Wednesday, August 25, 2010

Hello Mr/Ms Harp!

Are you a refugee who sticks to your clan because you feel at ease with those who know what you’ve been through?
And you think that the rest of the world would never understand it anyway?
You believe “they” wouldn’t even understand your jokes, let alone your dreams and fears?

Of course, your fellows in war, or whatever, will understand you better but is that all there really is to  friendship? Don’t you think you’re missing a lot if you just stick with one group of people gathered around the same idea or need? Aren’t you as an individual made up of a little more than only one experience no matter how much it influenced you?

Or you may be one of those people who instead of sticking their nose into other people’s business and life prefer to think about who they are and what they are here for
?

Well, that is a good start, I would say, a precondition for any self-improvement! However, sitting alone in your room, mulling over things and pondering might not yield many answers to your questions. Are you even aware of what you like and don’t like? How can you know whether you like mango if you have never tried one? How can you explore yourself if there is no one you can relate to? The physicists would put it like this:

Imagine yourself alone in the midst of nothingness and then try to tell me how large you are. (Eddington, A. S. The Nature of the Physical World).

People often forget that through meeting other people not only do you discover what connects you but also what differs you. How else would you know what makes you distinct and one of a kind? And how far do you expect to get in this self-exploration process if you restrict yourself to hanging out with people with whom you only have certain things in common? And if this always happens to be the same group of people?
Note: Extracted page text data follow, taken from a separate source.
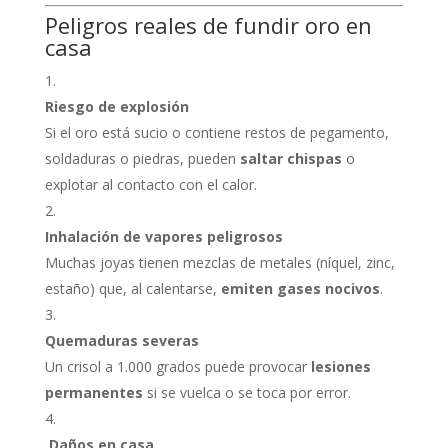
Peligros reales de fundir oro en
casa
Riesgo de explosión
Si el oro está sucio o contiene restos de pegamento,
soldaduras o piedras, pueden
saltar chispas
o
explotar al contacto con el calor.
Inhalación de vapores peligrosos
Muchas joyas tienen mezclas de metales (níquel, zinc,
estaño) que, al calentarse,
emiten gases nocivos
.
Quemaduras severas
Un crisol a 1.000 grados puede provocar
lesiones
permanentes
si se vuelca o se toca por error.
️ Daños en casa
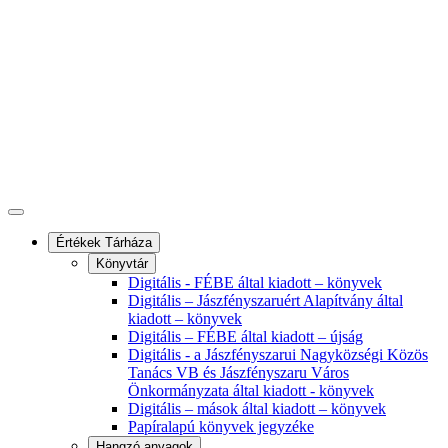
Értékek Tárháza
Könyvtár
Digitális - FÉBE által kiadott – könyvek
Digitális – Jászfényszaruért Alapítvány által
kiadott – könyvek
Digitális – FÉBE által kiadott – újság
Digitális - a Jászfényszarui Nagyközségi Közös
Tanács VB és Jászfényszaru Város
Önkormányzata által kiadott - könyvek
Digitális – mások által kiadott – könyvek
Papíralapú könyvek jegyzéke
Hangzó anyagok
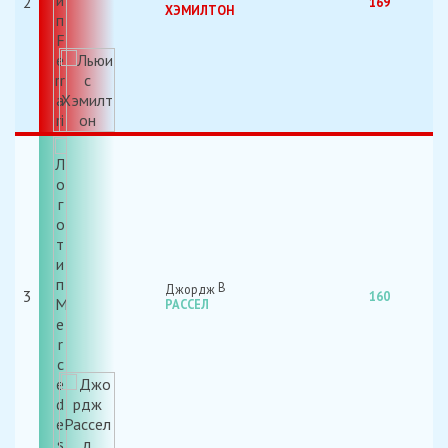
2
169
ХЭМИЛТОН
Джордж
3
160
РАССЕЛ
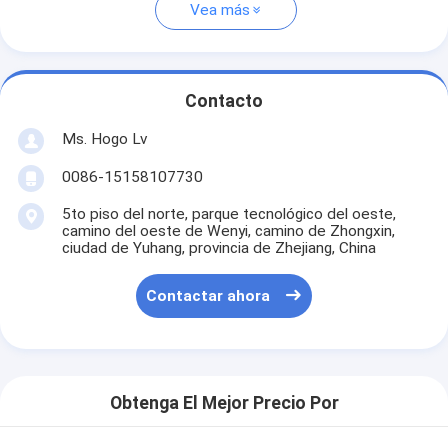
Vea más
Contacto
Ms. Hogo Lv
0086-15158107730
5to piso del norte, parque tecnológico del oeste,
camino del oeste de Wenyi, camino de Zhongxin,
ciudad de Yuhang, provincia de Zhejiang, China
Contactar ahora
Obtenga El Mejor Precio Por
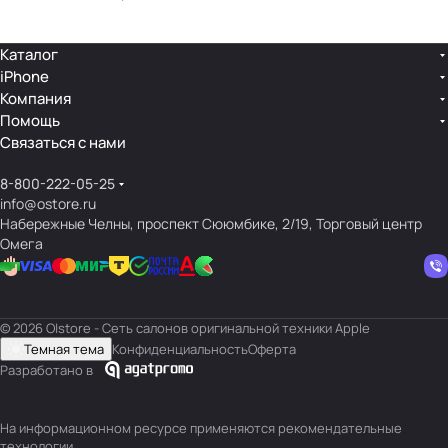
Каталог
iPhone
Компания
Помощь
Связаться с нами
8-800-222-05-25
info@ostore.ru
Набережные Челны, проспект Сююмбике, 2/19, Торговый центр
Омега
© 2026 O|store - Сеть салонов оригинальной техники Apple
Темная тема
Конфиденциальность
Оферта
Разработано в
На информационном ресурсе применяются
рекомендательные
технологии
.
Just as you can recognise that you were (un)fortunate to get your nose from your father or flat feet from your mother so you can recognise little pieces of yourself in your friends. The more different these pieces are, the more puzzles you’ve put together. The only downside may be birthdays and other social gatherings when all these people you have something in common with are, well, seated next to one another only to discover that they are mutually not very compatible.

However, as birthdays are once a year, I think the idea should not be altogether rejected. It came clear to me after reading a book by Anthony Storr on the Integrity of the Personality. After describing the process of how a young soul gradually acquires its form within a family, he continues to follow its lifelong development and emphasises the role other people also play in modelling it. I think the following passage sums it all up nicely:

Personality is like a harp with many strings. Not all the strings are plucked at once and some may lie silent throughout life. Others may be set into vibration by the impact of personalities with the same frequency.  

The beauty and the complexity of the melody you will produce is therefore not just up to you but rather up to you in relation to other people. Each and every person that has entered our lives and stayed there at least for a little while has struck a chord or two, added a few tones, minor or major, some already familiar and some never heard before.